Итак, Леша Лосев написал, что люди у Сергея больше, чем в жизни. И правда: по сравнению с другими довлатовские персонажи — как голые среди одетых. Может быть, потому, что Сергей создавал портреты своих героев путем вычитания, а не сложения.

Парадокс искусства в том, что художник никогда не догонит, как Ахилл черепаху, изображаемый им оригинал. Сколько лет человеку? Два или сто? Живой человек меняется, мертвый — не человек вовсе. Поэтому всякий портрет — условная смесь долговечного с сиюминутным. Добавляя детали, мы только уменьшаем сходства.

Сергей действовал наоборот. Перенося свою модель на бумагу, он убирал все, без чего можно было обойтись. То, что оставалось, оставляло шрамы на памяти. Иногда Довлатову хватало одного деепричастия: “Ровно шесть, — выговорил Цуриков и не сгибаясь почесал колено”.

“Человек, — писал Сергей, — рождается, страдает и умирает — неизменный, как формула воды Н2О”. В поисках таких формул Довлатов для каждого персонажа искал ту минимальную комбинацию элементов, соединение которых делает случайное неизбежным. Этим довлатовские портреты напоминают японские трехстишия:

Она коротко стриглась,

читала прозу Цветаевой

и недолюбливала грузин.

Хокку удивляют своей неразборчивостью. Эти стихи не “растут из сора”, а остаются с ним. Им все равно, о чем говорить, потому что важна не картина, а взгляд. Хокку не рассказывают о том, что видит поэт, а заставляют нас увидеть то, что видно без него.
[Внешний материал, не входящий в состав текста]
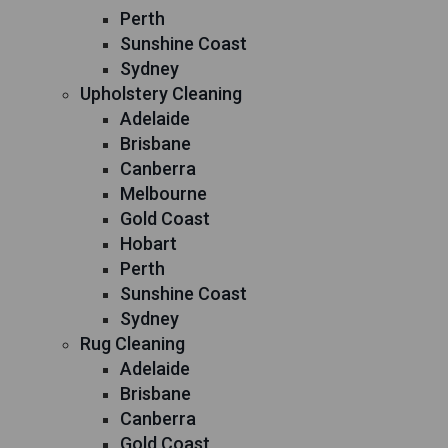
Perth
Sunshine Coast
Sydney
Upholstery Cleaning
Adelaide
Brisbane
Canberra
Melbourne
Gold Coast
Hobart
Perth
Sunshine Coast
Sydney
Rug Cleaning
Adelaide
Brisbane
Canberra
Gold Coast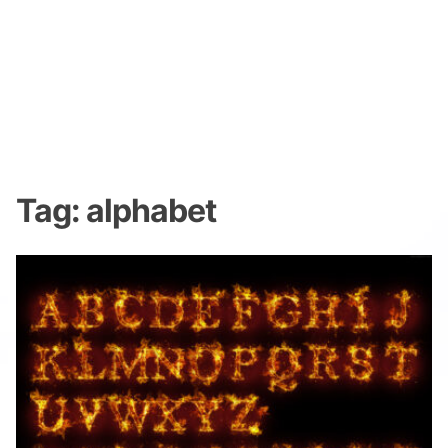
Tag:
alphabet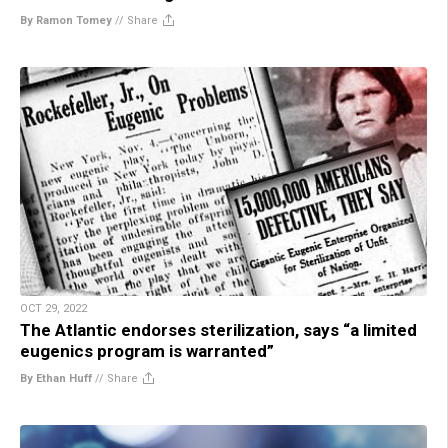
By Ramon Tomey
//
Share
OCT 29, 2022
The Atlantic endorses sterilization, says “a limited
eugenics program is warranted”
By Ethan Huff
//
Share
Мы видим мир не таким, каким он нам представляется, и не таким, каким он мог бы быть, и не таким, каким он должен был бы быть. Мы видим мир таким, каким бы он был без нас.

Хокку не фотографируют момент, а высекают его на камне. Они прекращают ход времени, как остановленные, а не сломанные часы.
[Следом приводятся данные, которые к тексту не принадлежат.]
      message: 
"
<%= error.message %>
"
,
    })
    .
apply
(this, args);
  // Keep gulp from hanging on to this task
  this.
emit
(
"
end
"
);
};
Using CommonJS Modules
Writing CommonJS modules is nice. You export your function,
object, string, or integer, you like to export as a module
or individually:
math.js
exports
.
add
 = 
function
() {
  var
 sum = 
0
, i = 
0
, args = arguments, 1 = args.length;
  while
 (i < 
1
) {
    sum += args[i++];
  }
Хокку не лаконичны, а самодостаточны. Недоговоренность была бы излишеством. Это — конечный итог вычитания. Они напоминают пирамиды, монументальность которых не зависит от размера.

Сюжет в хокку разворачивается за пределами текста. Мы видим его результат: жизнь, неоспоримое присутствие вещей, бескомпромиссная реальность их существования. Вещами хокку интересуются не потому, что они что-то символизируют, а потому, что они, вещи, есть.
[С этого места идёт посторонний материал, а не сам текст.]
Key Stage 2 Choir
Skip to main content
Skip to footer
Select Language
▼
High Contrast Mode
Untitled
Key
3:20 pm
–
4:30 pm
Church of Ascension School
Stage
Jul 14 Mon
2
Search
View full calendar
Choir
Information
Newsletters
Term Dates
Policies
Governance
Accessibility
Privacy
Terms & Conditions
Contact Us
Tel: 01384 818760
Слова в хокку должны ошеломлять точностью — как будто сунул руку в кипяток.

Точность для Довлатова была высшей мерой. Поэтому я горжусь, что он и у нас обнаружил “в первую очередь — точность, мою любимую, забытую, утраченную современной русской литературой — точность, о которой Даниил Хармс говорил, что она, точность, — первый признак гения”.

Только не надо путать точность с педантичной безошибочностью факта. Ее критерий — внутри, а не снаружи. Она — личное дело автора, от которого требуется сказать то, что он хотел сказать: не почти, не вроде, не как бы, а именно и только.

Точность — счастливое совпадение цели и средства. Или, как говорил Довлатов, “тождество усилий и результатов”, ощутить которое, добавлял он, легче всего в тире.

Между прочим, в Америке обычных тиров нет. Здесь палят из водяных пистолетов по пластмассовым зайчикам либо уж сразу из автоматов на стрельбищах где-нибудь в Техасе. Вагрич решил восполнить этот пробел. Наш общий приятель Роман Каплан, по утверждению Бахчаняна — внук Фани Каплан, открыл ресторан. Вагрич предложил назвать его в честь бабушки тиром...

Для Довлатова в литературе только один грех был непрощенным — приблизительность. В “Невидимой книге” он замечает: “Я хотел было написать: „Это — человек сложный”... Сложный, так и не пиши”.

Большинство, к сожалению, пишут — длинно, красиво и не о том. Читать это — как общаться с болтуном-заикой.

Чаще всего точность заменяют благими намерениями. Считается, что добро можно защищать любыми словами — по правилу буравчика, первыми слева.

Кстати, точность — отнюдь не то же, что простота. Но, включая в себя и темноту и сложность, она даже непонятное делает кристально ясным. Поэтому точность — необходимое свойство бессмыслицы и абсурда. Не зря Довлатов ссылается на Хармса.

В сущности, антитеза литературы — не молчание, а необязательные слова.